GÜNDEM

AKP'den 'harç pulu zammı' iddialarına açıklama

AKP Genel Başkan Yardımcısı ve Parti Sözcüsü Ömer Çelik, Yurt Dışı Çıkış Harç Pulu fiyatının 3 bin liraya yükseltileceğine dair iddialara ''Toplantılar yapılıp, kararlar verilip, netice açıklanana kadar bunların hepsinin bir taslaktan ibaret olduğunu, bir spekülasyondan ibaret olduğunu ifade etmiş olayım’’ dedi.

Abone Ol

AKP Sözcüsü Çelik, genel merkezde devam eden MYK toplantısı sırasında açıklamada bulundu.

Çelik şunları söyledi:

“Bugün 2 tane genel başkan yardımcılığımızın sunumları var. Bir tanesi ekonomi işlerinden sorumlu genel başkan yardımcımız sunum yapacak. Diğeri de insan haklarından sorumlu genel başkan yardımcımız kapsamlı bir sunum yapacak. Bu çerçevede geçtiğimiz dönemde ekonomi işlerinden sorumlu genel başkan yardımcımız, milletvekillerimizle bir araya gelerek ekonomi gündemini değerlendirmişti, onunla ilgili bilgi verecekler. Tabi Orta Vadeli Program kapsamında vergi adaletinin sağlanması için çeşitli konular görüşülüyor. Burada şunu söylemek isterim ki çeşitli şekillerde sosyal medyaya ya da başka yerlere sızan ‘işte şuraya da vergi gelecek, buraya da vergi gelecek’ gibisinden açıklamaların çoğu spekülatiftir.

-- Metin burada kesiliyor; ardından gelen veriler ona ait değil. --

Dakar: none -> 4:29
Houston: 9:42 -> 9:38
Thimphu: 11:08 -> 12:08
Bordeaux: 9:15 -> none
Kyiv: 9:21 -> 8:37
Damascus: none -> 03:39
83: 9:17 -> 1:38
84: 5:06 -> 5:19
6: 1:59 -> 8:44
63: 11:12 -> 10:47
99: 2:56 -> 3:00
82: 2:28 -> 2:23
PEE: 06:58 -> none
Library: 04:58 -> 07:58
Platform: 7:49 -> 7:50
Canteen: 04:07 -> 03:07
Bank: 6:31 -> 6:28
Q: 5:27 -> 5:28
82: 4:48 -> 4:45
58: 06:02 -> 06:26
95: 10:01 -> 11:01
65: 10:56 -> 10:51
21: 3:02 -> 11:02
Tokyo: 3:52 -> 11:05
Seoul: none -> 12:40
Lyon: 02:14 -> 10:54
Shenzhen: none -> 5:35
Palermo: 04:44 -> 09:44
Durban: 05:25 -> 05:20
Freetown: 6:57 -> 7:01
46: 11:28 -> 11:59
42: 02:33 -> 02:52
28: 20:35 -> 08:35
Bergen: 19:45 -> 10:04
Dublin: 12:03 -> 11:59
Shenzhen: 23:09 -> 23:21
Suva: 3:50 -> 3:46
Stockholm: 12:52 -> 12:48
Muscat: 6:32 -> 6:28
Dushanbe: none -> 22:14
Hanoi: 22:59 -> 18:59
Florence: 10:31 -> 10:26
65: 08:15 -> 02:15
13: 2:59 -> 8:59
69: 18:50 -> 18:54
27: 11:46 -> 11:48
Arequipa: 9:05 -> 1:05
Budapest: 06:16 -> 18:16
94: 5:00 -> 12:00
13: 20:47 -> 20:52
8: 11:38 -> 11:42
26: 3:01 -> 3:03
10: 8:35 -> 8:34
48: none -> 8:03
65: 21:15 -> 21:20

Bunlar vatandaşımıza yük getirmek için değil, herhangi bir şekilde vergi adaletsizliğinin söz konusu olduğu yerlerde vergi adaletinin sağlanması için yapılan çalışmalardır. Tabi bir taslak söz konusu olduğunda bir taslakta uygun görülen uygun görülmeyen her şey o taslağa yazılır ama son kararı siyasi irade verir. Dolayısıyla herhangi bir şekilde resmi olarak açıklanmamış bu tip spekülasyonlara itibar edilmemesi gerektiğine belirtmek isterim."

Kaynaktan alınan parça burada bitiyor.